Index: src/java/org/apache/nutch/tools/arc/ArcSegmentCreator.java
===================================================================
--- src/java/org/apache/nutch/tools/arc/ArcSegmentCreator.java	(revision 1296159)
+++ src/java/org/apache/nutch/tools/arc/ArcSegmentCreator.java	(working copy)
@@ -315,7 +315,7 @@
         // the arc file,  TODO: currently this doesn't handle text of errors
         // pages (i.e. 404, etc.). We assume we won't get those.
         ProtocolStatus status = ProtocolStatus.STATUS_SUCCESS;
-        Content content = new Content(urlStr, urlStr, bytes.get(), contentType,
+        Content content = new Content(urlStr, urlStr, bytes.getBytes(), contentType,
           new Metadata(), getConf());
         
         // set the url version into the metadata
Index: src/java/org/apache/nutch/protocol/Content.java
===================================================================
--- src/java/org/apache/nutch/protocol/Content.java	(revision 1296159)
+++ src/java/org/apache/nutch/protocol/Content.java	(working copy)
@@ -33,7 +33,6 @@
 import org.apache.hadoop.fs.Path;
 import org.apache.hadoop.io.ArrayFile;
 import org.apache.hadoop.io.Text;
-import org.apache.hadoop.io.UTF8;
 import org.apache.hadoop.io.VersionMismatchException;
 import org.apache.hadoop.io.Writable;
 import org.apache.hadoop.util.GenericOptionsParser;
@@ -93,21 +92,21 @@
     switch (oldVersion) {
     case 0:
     case 1:
-      url = UTF8.readString(in); // read url
-      base = UTF8.readString(in); // read base
+      url = Text.readString(in); // read url
+      base = Text.readString(in); // read base
 
       content = new byte[in.readInt()]; // read content
       in.readFully(content);
 
-      contentType = UTF8.readString(in); // read contentType
+      contentType = Text.readString(in); // read contentType
       // reconstruct metadata
       int keySize = in.readInt();
       String key;
       for (int i = 0; i < keySize; i++) {
-        key = UTF8.readString(in);
+        key = Text.readString(in);
         int valueSize = in.readInt();
         for (int j = 0; j < valueSize; j++) {
-          metadata.add(key, UTF8.readString(in));
+          metadata.add(key, Text.readString(in));
         }
       }
       break;
Index: src/java/org/apache/nutch/segment/SegmentReader.java
===================================================================
--- src/java/org/apache/nutch/segment/SegmentReader.java	(revision 1296159)

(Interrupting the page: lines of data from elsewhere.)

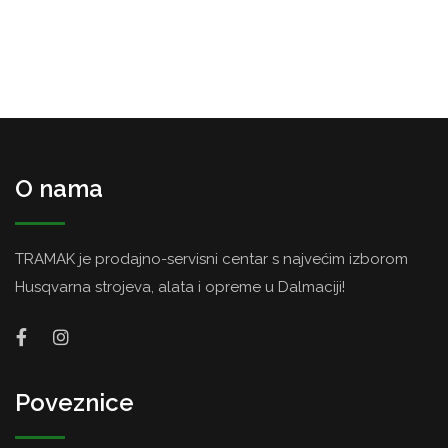
O nama
TRAMAK je prodajno-servisni centar s najvećim izborom
Husqvarna strojeva, alata i opreme u Dalmaciji!
Poveznice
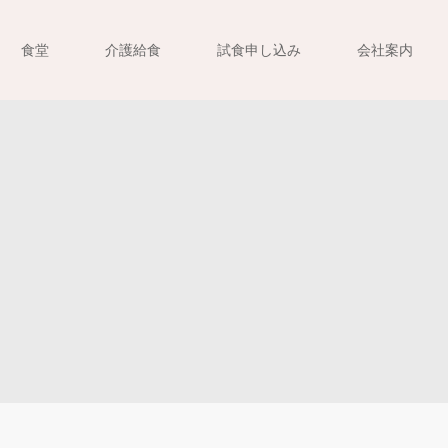
食堂
介護給食
試食申し込み
会社案内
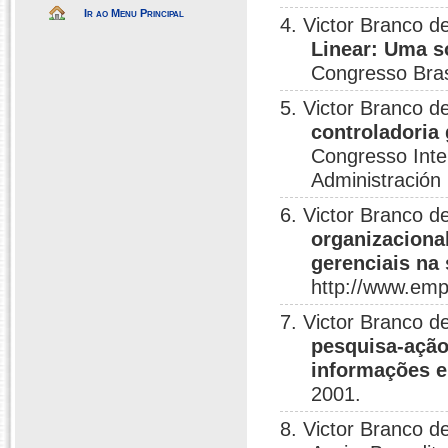
Ir ao Menu Principal
4. Victor Branco d
Linear: Uma so
Congresso Bras
5. Victor Branco 
controladoria
Congresso Inte
Administración
6. Victor Branco 
organizaciona
gerenciais na
http://www.empe
7. Victor Branco d
pesquisa-ação
informações e
2001.
8. Victor Branco d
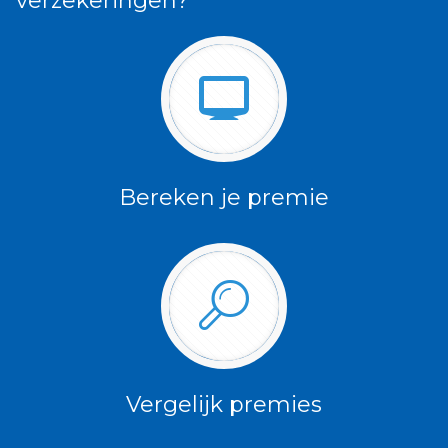
verzekeringen?
Bereken je premie
Vergelijk premies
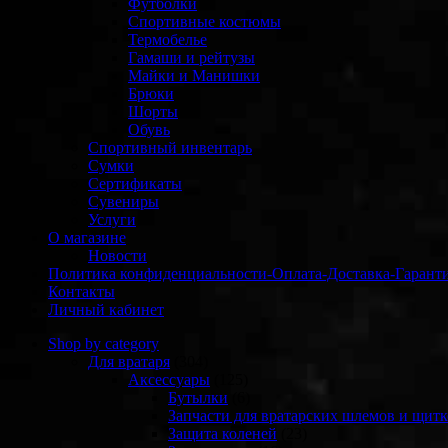
Футболки
Спортивные костюмы
Термобелье
Гамаши и рейтузы
Майки и Манишки
Брюки
Шорты
Обувь
Спортивный инвентарь
Сумки
Сертификаты
Сувениры
Услуги
О магазине
Новости
Политика конфиденциальности-Оплата-Доставка-Гарант
Контакты
Личный кабинет
Shop by category
Для вратаря
(304)
Аксессуары
(125)
Бутылки
(6)
Запчасти для вратарских шлемов и щитк
Защита коленей
(23)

+++ src/java/org/apache/nutch/segment/SegmentReader.java	(working copy)
@@ -43,7 +43,6 @@
 import org.apache.hadoop.io.MapFile;
 import org.apache.hadoop.io.SequenceFile;
 import org.apache.hadoop.io.Text;
-import org.apache.hadoop.io.UTF8;
 import org.apache.hadoop.io.Writable;
 import org.apache.hadoop.io.WritableComparable;
 import org.apache.hadoop.mapred.FileInputFormat;
@@ -86,8 +85,9 @@
 
     public void map(WritableComparable key, Writable value,
         OutputCollector<Text, NutchWritable> collector, Reporter reporter) throws IOException {
-      // convert on the fly from old formats with UTF8 keys
-      if (key instanceof UTF8) {
+      // convert on the fly from old formats with UTF8 keys.

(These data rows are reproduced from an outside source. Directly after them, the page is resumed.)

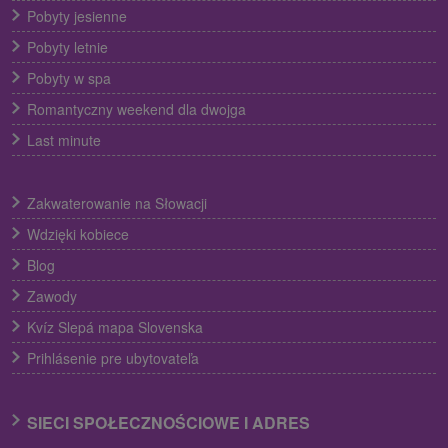
Pobyty jesienne
Pobyty letnie
Pobyty w spa
Romantyczny weekend dla dwojga
Last minute
Zakwaterowanie na Słowacji
Wdzięki kobiece
Blog
Zawody
Kvíz Slepá mapa Slovenska
Prihlásenie pre ubytovateľa
SIECI SPOŁECZNOŚCIOWE I ADRES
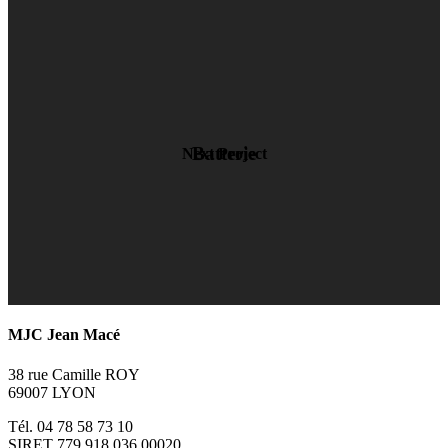
Batterie
Next Project
MJC Jean Macé
38 rue Camille ROY
69007 LYON
Tél. 04 78 58 73 10
SIRET 779 918 036 00020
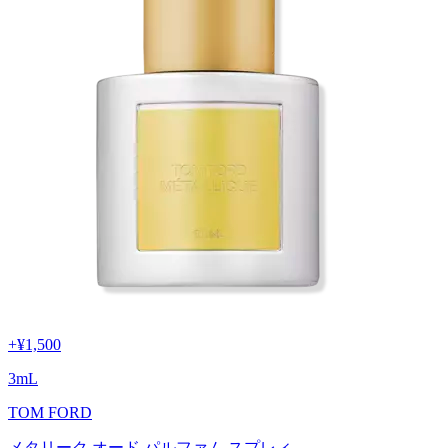
+
¥1,500
3
mL
TOM FORD
メタリーク オード パルファム スプレィ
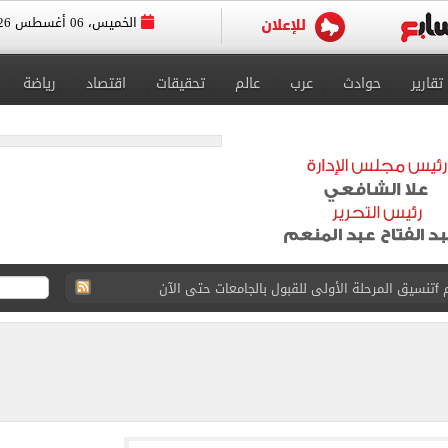
الخميس، 06 أغسطس 2026
تقارير
حوادث
عرب
عالم
تحقيقات
اقتصاد
رياضة
 إلى مثواها الأخير بعد وفاتها ليلة زفافها.. صور
ا حلال أم حرام؟.. أمين الفتوى يجيب «فيديو»
البحرين بمطار العلمين الدولى.. صور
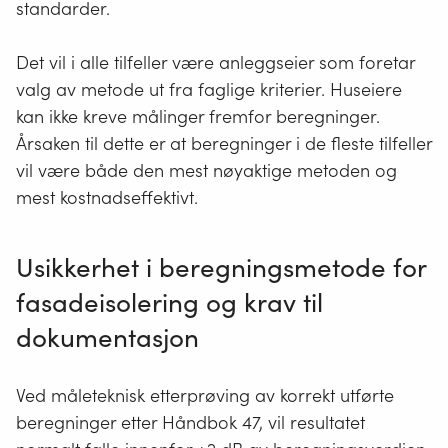
standarder.
Det vil i alle tilfeller være anleggseier som foretar
valg av metode ut fra faglige kriterier. Huseiere
kan ikke kreve målinger fremfor beregninger.
Årsaken til dette er at beregninger i de fleste tilfeller
vil være både den mest nøyaktige metoden og
mest kostnadseffektivt.
Usikkerhet i beregningsmetode for
fasadeisolering og krav til
dokumentasjon
Ved måleteknisk etterprøving av korrekt utførte
beregninger etter Håndbok 47, vil resultatet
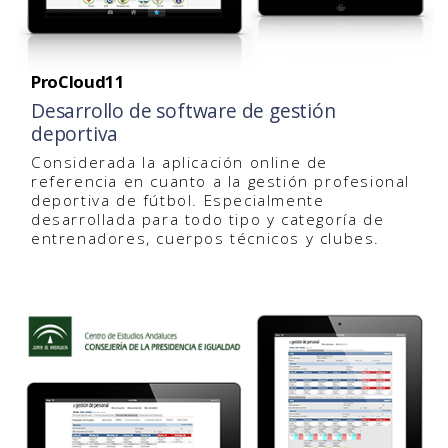
ProCloud11
Desarrollo de software de gestión
deportiva
Considerada la aplicación online de
referencia en cuanto a la gestión profesional
deportiva de fútbol. Especialmente
desarrollada para todo tipo y categoría de
entrenadores, cuerpos técnicos y clubes.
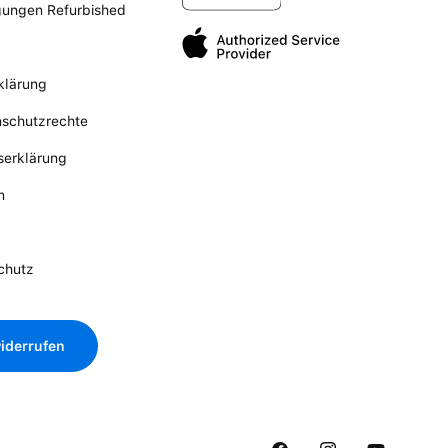
gungen Refurbished
klärung
nschutzrechte
tserklärung
n
chutz
iderrufen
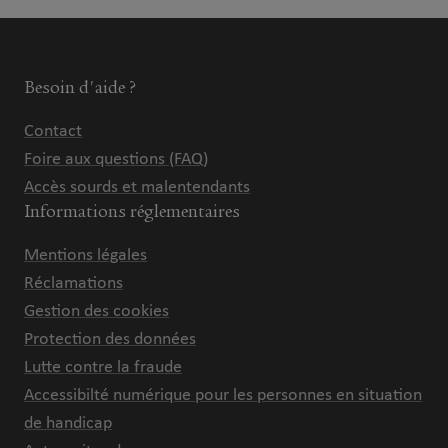
Besoin d'aide ?
Contact
Foire aux questions (FAQ)
Accès sourds et malentendants
Informations réglementaires
Mentions légales
Réclamations
Gestion des cookies
Protection des données
Lutte contre la fraude
Accessibilté numérique pour les personnes en situation
de handicap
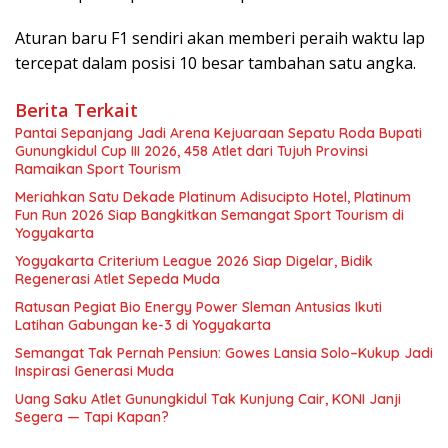
Aturan baru F1 sendiri akan memberi peraih waktu lap
tercepat dalam posisi 10 besar tambahan satu angka.
Berita Terkait
Pantai Sepanjang Jadi Arena Kejuaraan Sepatu Roda Bupati
Gunungkidul Cup III 2026, 458 Atlet dari Tujuh Provinsi
Ramaikan Sport Tourism
Meriahkan Satu Dekade Platinum Adisucipto Hotel, Platinum
Fun Run 2026 Siap Bangkitkan Semangat Sport Tourism di
Yogyakarta
Yogyakarta Criterium League 2026 Siap Digelar, Bidik
Regenerasi Atlet Sepeda Muda
Ratusan Pegiat Bio Energy Power Sleman Antusias Ikuti
Latihan Gabungan ke-3 di Yogyakarta
Semangat Tak Pernah Pensiun: Gowes Lansia Solo–Kukup Jadi
Inspirasi Generasi Muda
Uang Saku Atlet Gunungkidul Tak Kunjung Cair, KONI Janji
Segera — Tapi Kapan?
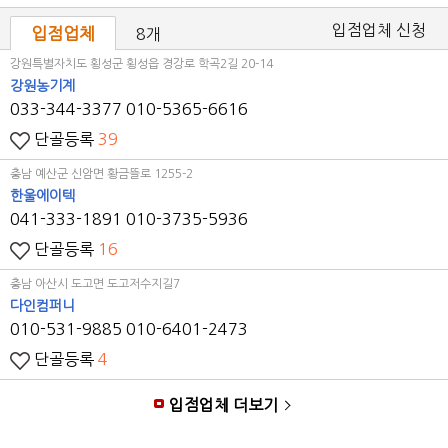
입점업체 신청
입점업체
8개
강원특별자치도 횡성군 횡성읍 경강로 학곡2길 20-14
강원농기계
033-344-3377
010-5365-6616
단골등록
39
충남 예산군 신암면 황금뜰로 1255-2
한울에이텍
041-333-1891
010-3735-5936
단골등록
16
충남 아산시 도고면 도고저수지길7
다인컴퍼니
010-531-9885
010-6401-2473
단골등록
4
입점업체 더보기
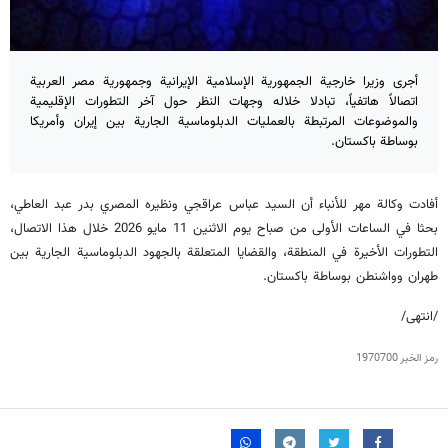
أجرى وزيرا خارجية الجمهورية الإسلامية الإيرانية وجمهورية مصر العربية
اتصالاً هاتفياً، تبادلا خلاله وجهات النظر حول آخر التطورات الإقليمية
والموضوعات المرتبطة بالعمليات الدبلوماسية الجارية بين إيران وأمريكا
بوساطة باكستان.
أفادت وكالة مهر للأنباء أن السيد عباس عراقجي ونظيره المصري بدر عبد العاطي،
بحثا في الساعات الأولى من صباح يوم الاثنين 11 مايو 2026 خلال هذا الاتصال،
التطورات الأخيرة في المنطقة، والقضايا المتعلقة بالجهود الدبلوماسية الجارية بين
طهران وواشنطن بوساطة باكستان.
/انتهى/
رمز الخبر
1970700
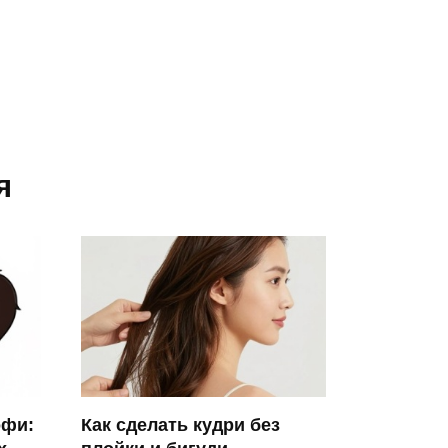
я
офи:
Как сделать кудри без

+      // UTF8 deprecated and replaced by Text.
+      if (key instanceof Text) {
         newKey.set(key.toString());
         key = newKey;
       }
@@ -252,7 +252,7 @@
         writer.close();
       }
     }
-    fs.delete(tempDir);
+    fs.delete(tempDir, true);
     if (LOG.isInfoEnabled()) { LOG.info("SegmentReader: done"); }
   }
 
Index: src/java/org/apache/nutch/crawl/CrawlDbReader.java
===================================================================
--- src/java/org/apache/nutch/crawl/CrawlDbReader.java	(revision 1296159)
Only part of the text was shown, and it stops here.